Les animaux, au contraire, qui peuplent actuellement nos régions tempérées et froides se trouvent également dans les parties septentrionales des deux continents ; ils y sont nés postérieurement aux premiers et s’y sont conservés, parce que leur nature n’exige pas une aussi grande chaleur. Les rennes et les autres animaux qui ne peuvent subsister que dans les climats les plus froids sont venus les derniers, et qui sait si par succession de temps, lorsque la terre sera plus refroidie, il ne paraîtra pas de nouvelles espèces dont le tempérament différera de celui du renne autant que la nature du renne diffère à cet égard de celle de l’éléphant ? Quoi qu’il en soit, il est certain qu’aucuns des animaux propres et particuliers aux terres méridionales de notre continent ne se sont trouvés dans les terres méridionales de l’autre, et que même dans le nombre des animaux communs à notre continent et à celui de l’Amérique septentrionale, dont les espèces sont se conservées dans tous deux, à peine peut-on en citer une qui soit arrivée à l’Amérique méridionale. Cette partie du monde n’a donc pas été peuplée comme toutes les autres ni dans le même temps ; elle est demeurée pour ainsi dire isolée et séparée du reste de la terre par les mers et par ses hautes montagnes. Les premiers animaux terrestres, nés dans les terres du nord, n’ont donc pu s’établir par communication dans ce continent méridional de l’Amérique, ni subsister dans son continent septentrional qu’autant qu’il a conservé le degré de chaleur nécessaire à leur propagation ; et cette terre de l’Amérique méridionale, réduite à ses propres forces, n’a enfanté que des animaux plus faibles et beaucoup plus petits que ceux qui sont venus du nord pour peupler nos contrées du midi.

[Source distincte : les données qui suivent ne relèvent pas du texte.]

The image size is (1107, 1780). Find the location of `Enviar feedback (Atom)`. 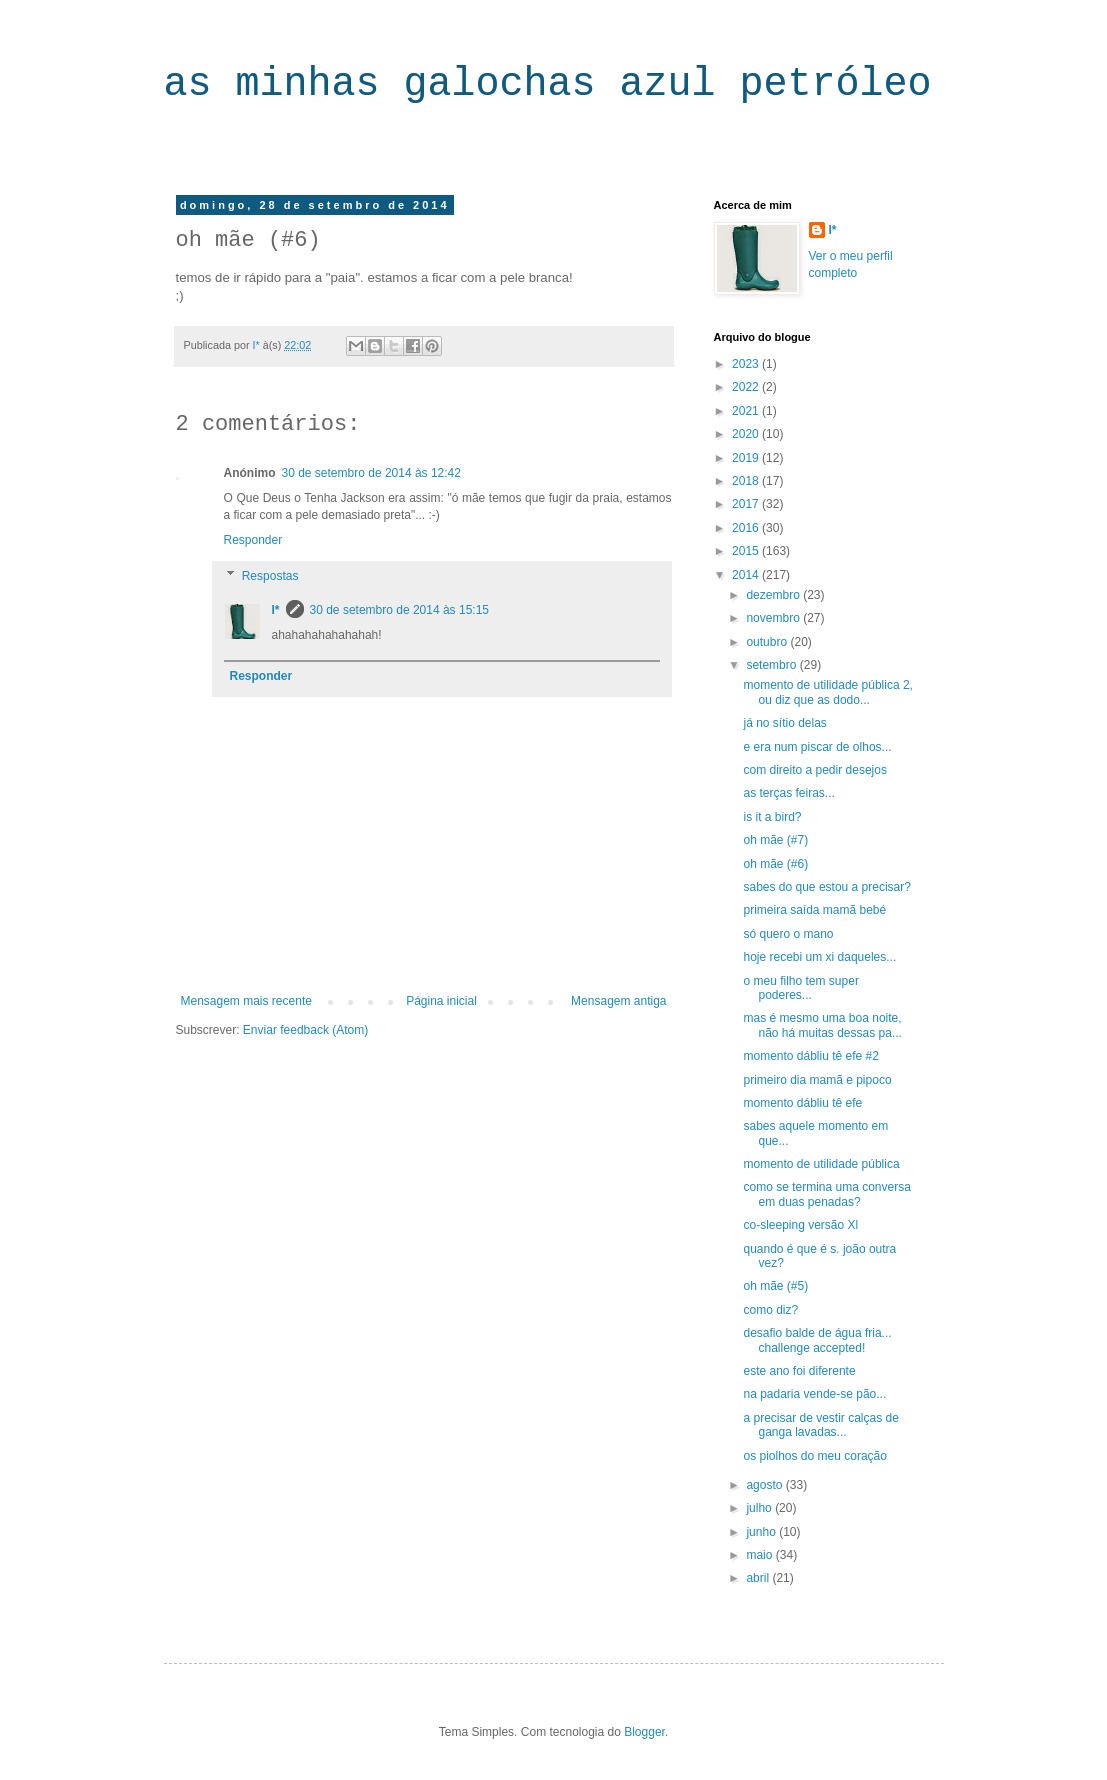

Enviar feedback (Atom) is located at coordinates (305, 1030).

Je dis que les animaux qui peuplent aujourd’hui les terres du midi de notre continent y sont venus du nord, et je crois pouvoir l’affirmer avec tout fondement : car, d’une part, les monuments que nous venons d’exposer le démontrent, et d’autre côté nous ne connaissons aucune espèce grande et

  1. Voyez les trois Discours sur les animaux des deux continents.